Chromosomes: Thread-like structures that hold all the genes. Except for sperm and egg cells, each human cell carries 23 pairs of chromosomes. In total, each person’s cells have 46 chromosomes, 23 come from the mother and 23 come from the father.
DNA: A molecule that contains our genetic information.
Family Tree: A drawing that shows the different members of a family, their relationships to one another and any medical conditions that they might have. By looking at the patterns present within the family tree, a medical professional can see whether a genetic condition might run in the family.
Gene: A piece of DNA that serves as the instructions to tell the cells of the body how to function. Most cells of the body have 2 copies of each gene, one passed down (inherited) from the mother and one from the father.
Genetics: The study of specific genes and their effects on health and development.
Genome: The entire set of genes.
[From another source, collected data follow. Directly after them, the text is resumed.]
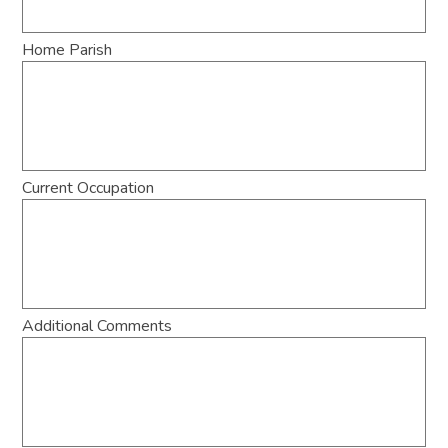
Home Parish
Current Occupation
Additional Comments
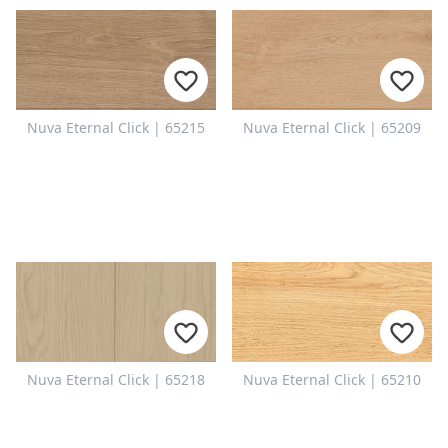
Nuva Eternal Click | 65215
Nuva Eternal Click | 65209
Nuva Eternal Click | 65218
Nuva Eternal Click | 65210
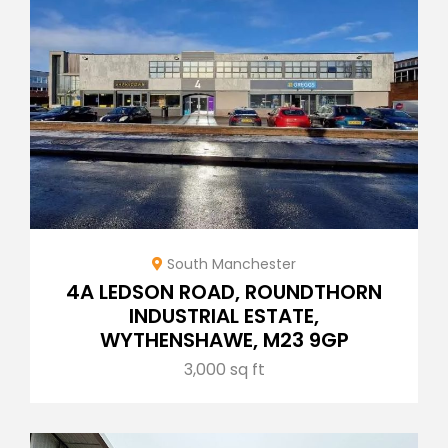
South Manchester
4A LEDSON ROAD, ROUNDTHORN
INDUSTRIAL ESTATE,
WYTHENSHAWE, M23 9GP
3,000 sq ft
Human cells carry around 20,000 different genes.
Genomics: The study of the entire set of genes and their effects on health and development.
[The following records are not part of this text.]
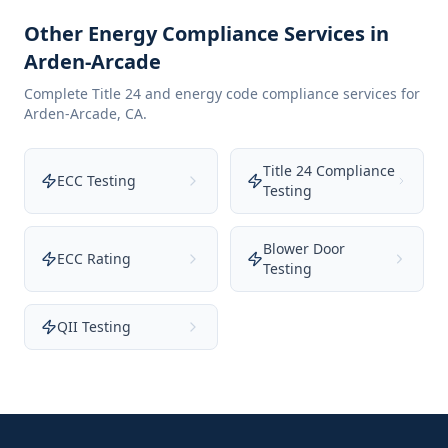
Other Energy Compliance Services in
Arden-Arcade
Complete Title 24 and energy code compliance services for
Arden-Arcade
,
CA
.
Title 24 Compliance
ECC Testing
Testing
Blower Door
ECC Rating
Testing
QII Testing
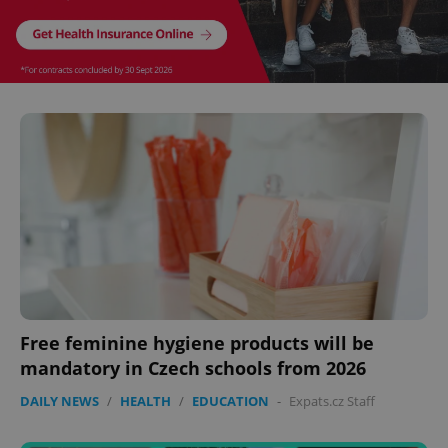
CookieScriptConsent
1 m
CookieScript
.expats.cz
Free feminine hygiene products will be
mandatory in Czech schools from 2026
DAILY NEWS
/
HEALTH
/
EDUCATION
-
Expats.cz Staff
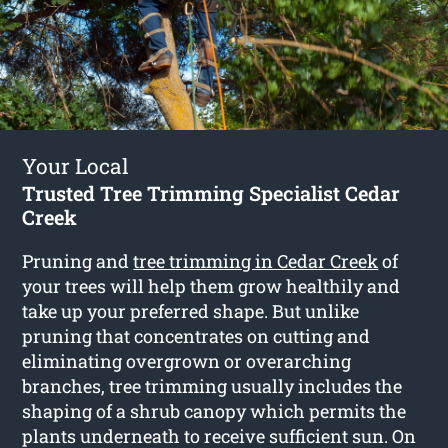
Your Local
Trusted Tree Trimming Specialist Cedar
Creek
Pruning and
tree trimming in Cedar Creek
of
your trees will help them grow healthily and
take up your preferred shape. But unlike
pruning that concentrates on cutting and
eliminating overgrown or overarching
branches, tree trimming usually includes the
shaping of a shrub canopy which permits the
plants underneath to receive sufficient sun. On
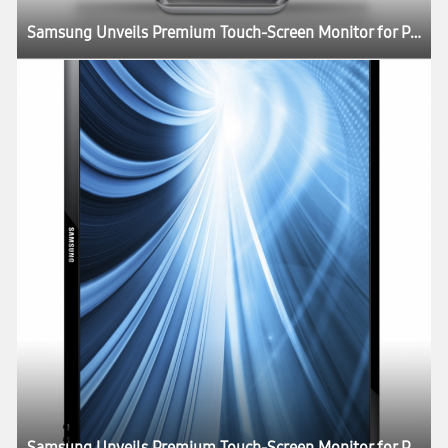
Samsung Unveils Premium Touch-Screen Monitor for Professionals and Consumers Alike
Samsung Unveils Premium Touch-Screen Monitor for Professionals and Consumers Alike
Genetic counselor: A specially trained health care professional who helps patients and families understand how genetics and genomics impact their health and development.
Genetic predisposition: An increased chance to develop a certain condition because a change (mutation) is present in one or more genes within the body’s cells.
Hereditary: Passed down from one generation to the next within a family.
Informed consent: A discussion of the risks, benefits and limitations of undergoing a test such as a genetic test or taking part in a research study.
Mutation: A change in a gene that prevents it from functioning properly.
Research: A scientific way to examine a problem, answer a question or gain new information.